Supplied records —
━━━
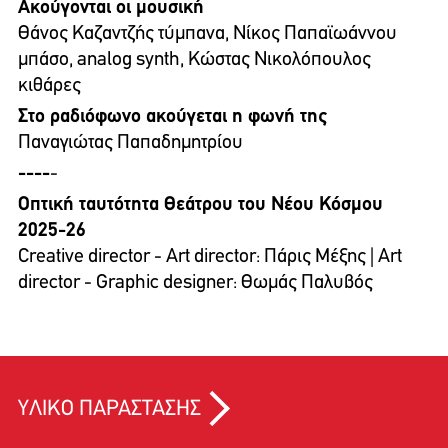
Ακούγονται οι μουσική
Θάνος Καζαντζής τύμπανα, Νίκος Παπαϊωάννου
μπάσο, analog synth, Κώστας Νικολόπουλος
κιθάρες
Στο ραδιόφωνο ακούγεται η φωνή της
Παναγιώτας Παπαδημητρίου
----
-
Οπτική ταυτότητα Θεάτρου του Νέου Κόσμου
2025-26
Creative director - Art director: Πάρις Μέξης | Art
director - Graphic designer: Θωμάς Παλυβός
ΥΛΙΚΟ ΠΑΡΑΣΤΑΣΗΣ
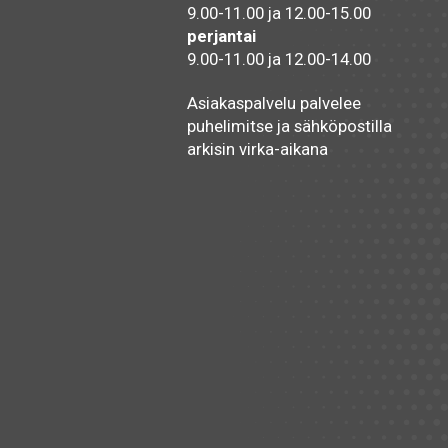
9.00-11.00 ja 12.00-15.00
perjantai
9.00-11.00 ja 12.00-14.00
Asiakaspalvelu palvelee
puhelimitse ja sähköpostilla
arkisin virka-aikana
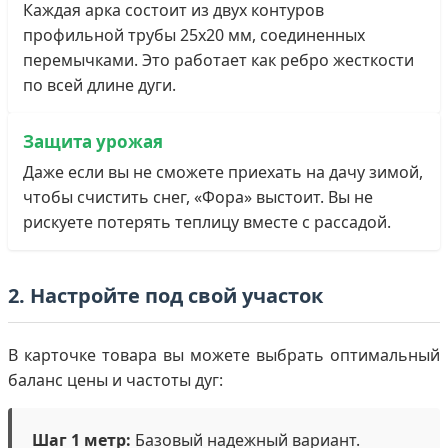
Каждая арка состоит из двух контуров
профильной трубы 25х20 мм, соединенных
перемычками. Это работает как ребро жесткости
по всей длине дуги.
Защита урожая
Даже если вы не сможете приехать на дачу зимой,
чтобы счистить снег, «Фора» выстоит. Вы не
рискуете потерять теплицу вместе с рассадой.
2. Настройте под свой участок
В карточке товара вы можете выбрать оптимальный
баланс цены и частоты дуг:
Шаг 1 метр:
Базовый надежный вариант.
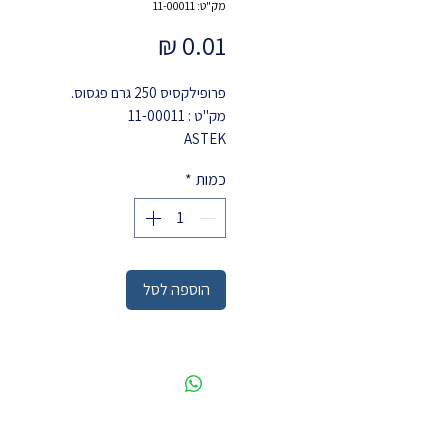
מק"ט: 11-00011
מחיר
פרופילקסיס 250 גרם פגסוס.
מק"ט : 11-00011
ASTEK
כמות
*
הוספה לסל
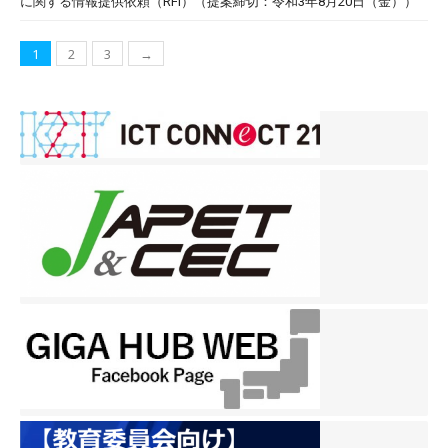
に関する情報提供依頼（RFI）（提案締切：令和3年8月20日（金））
投
1
2
3
→
稿
ナ
ビ
ゲ
ー
シ
ョ
ン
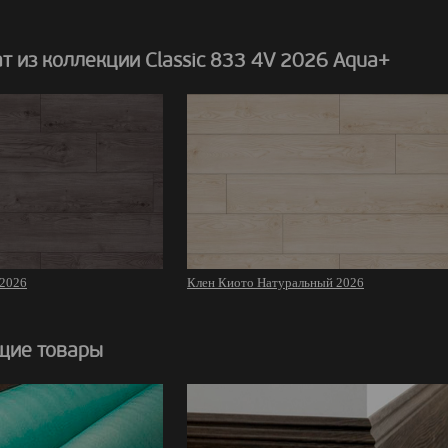
 из коллекции Classic 833 4V 2026 Aqua+
 2026
Клен Киото Натуральный 2026
щие товары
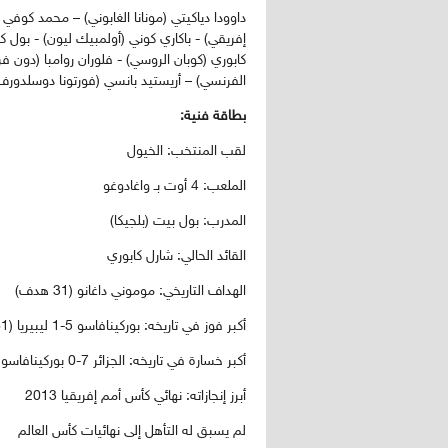
داوودا دياكيتي (مونانا الغابوني) – محمد كوفي 
إفريقي) - باكاري كوني (أولمبيك ليون) - بول ك
كابوري (كوبان الروسي) - فلوران روامبا (دون فري
الفرنسي) – أريستيد بانسي (فورتونا دوسلدورف 
بطاقة فنية:
لقب المنتخب: الخيول
الملعب: 4 أوت بـ واغادوغو
المدرب: بول بيت (بلجيكا)
القائد الحالي: شارل كابوري
الهداف التاريخي: موموني داغانو (31 هدف)
أكبر فوز في تاريخه: بوركينافاسو 5-1 ليبيريا (1961)
أكبر خسارة في تاريخه: الجزائر 7-0 بوركينافاسو (1981)
أبرز إنجازاته: نهائي كأس أمم إفريقيا 2013
لم يسبق له التأهل إلى نهائيات كأس العالم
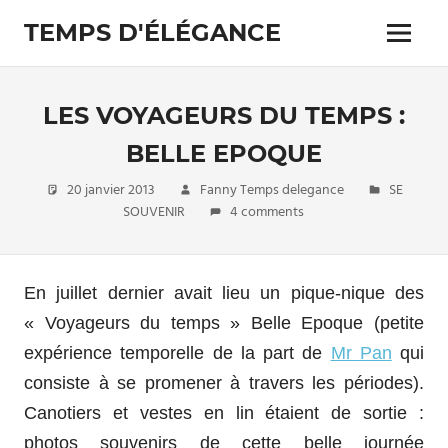
Skip
TEMPS D'ÉLÉGANCE
to
Menu
content
Pour
les
passionnés
LES VOYAGEURS DU TEMPS :
de
costumes
BELLE EPOQUE
20 janvier 2013
Fanny Temps delegance
SE
SOUVENIR
4 comments
En juillet dernier avait lieu un pique-nique des
« Voyageurs du temps » Belle Epoque (petite
expérience temporelle de la part de
Mr Pan
qui
consiste à se promener à travers les périodes).
Canotiers et vestes en lin étaient de sortie :
photos souvenirs de cette belle journée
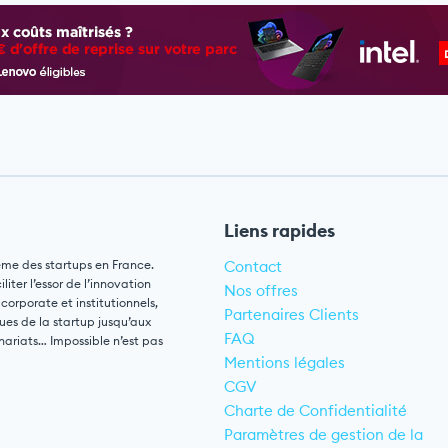
Liens rapides
ème des startups en France.
Contact
ter l’essor de l’innovation
Nos offres
 corporate et institutionnels,
Partenaires Clients
ues de la startup jusqu’aux
FAQ
nariats… Impossible n’est pas
Mentions légales
CGV
Charte de Confidentialité
Paramètres de gestion de la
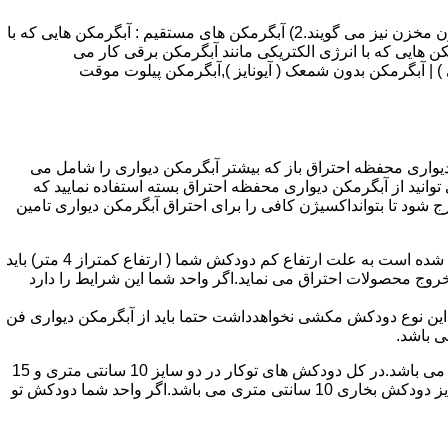
انواع آبگرمکن و تعمیر آبگرمکن عبارتند از : 1) آبگرمکن های گاز سوز : آب گرمکن های آنی دیواری,آبگرمکن های مخزن دار,آبگرمکن های بدون مخزن نیز می گویند.2) آبگرمکن های مستقیم : آبگرمکن هایی که با
ن هایی که با انرژی الکتریکی مانند آبگرمکن برقی کار می
 : آبگرمکن شمعک دار ( ترموکوپلی ) | آبگرمکن بدون شمعک ( آیونایز ),آبگرمکن پیلوت موقت
کن دیواری محفظه احتراق باز که بیشتر آبگرمکن دیواری را شامل می
 ممنوع می باشد.پس اگر متراژ واحدشما کمتر از 60 متر مربع می باشدتنها می توانید از آبگرمکن دیواری محفظه احتراق بسته استفاده نمایید که
ه خارج شود تا بتوانداکسیژن کافی را برای احتراق آبگرمکن دیواری تامین
۲-طبقه واحد:مورد بعدی که در انتخاب آبگرمکن دیواری تاثیر گذار است طبقه وقوع ساختمان است،اگر واحد شما در طبقه آخرساختمان واقع شده است به علت ارتفاع کم دودکش شما ( ارتفاع کمتراز 4 متر) باید
روج محصولات احتراق می نماید.اگر واحد شما این شرایط را دارد
ه این نوع دودکش مکشی نخواهدداشت حتما باید از آبگرمکن دیواری فن
۴-سایز دودکش واحد:اگر واحد شما دارای دودکش تو کار تا پشت بام می باشد سایز این دودکش تعیین کننده نوع آبگرمکن دیواری انتخابی شما می باشد.در کل دودکش های توکار در دو سایز 10 سانتی متری و 15
سانتی متری می باشد به عبارت دیگر قطر دودکش داخل کار این ابعاد می باشد.برای اینکه بهتر بتوانیم منظورمان را برسانیم دودکش های سایز دودکش بخاری 10 سانتی متری می باشد.اگر واحد شما دودکش تو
━━━
The task calls for all lines in the entries that hold "محفظه".

کن دیواری محفظه احتراق باز که بیشتر آبگرمکن دیواری را شامل می
 ممنوع می باشد.پس اگر متراژ واحدشما کمتر از 60 متر مربع می باشدتنها می توانید از آبگرمکن دیواری محفظه احتراق بسته استفاده نمایید که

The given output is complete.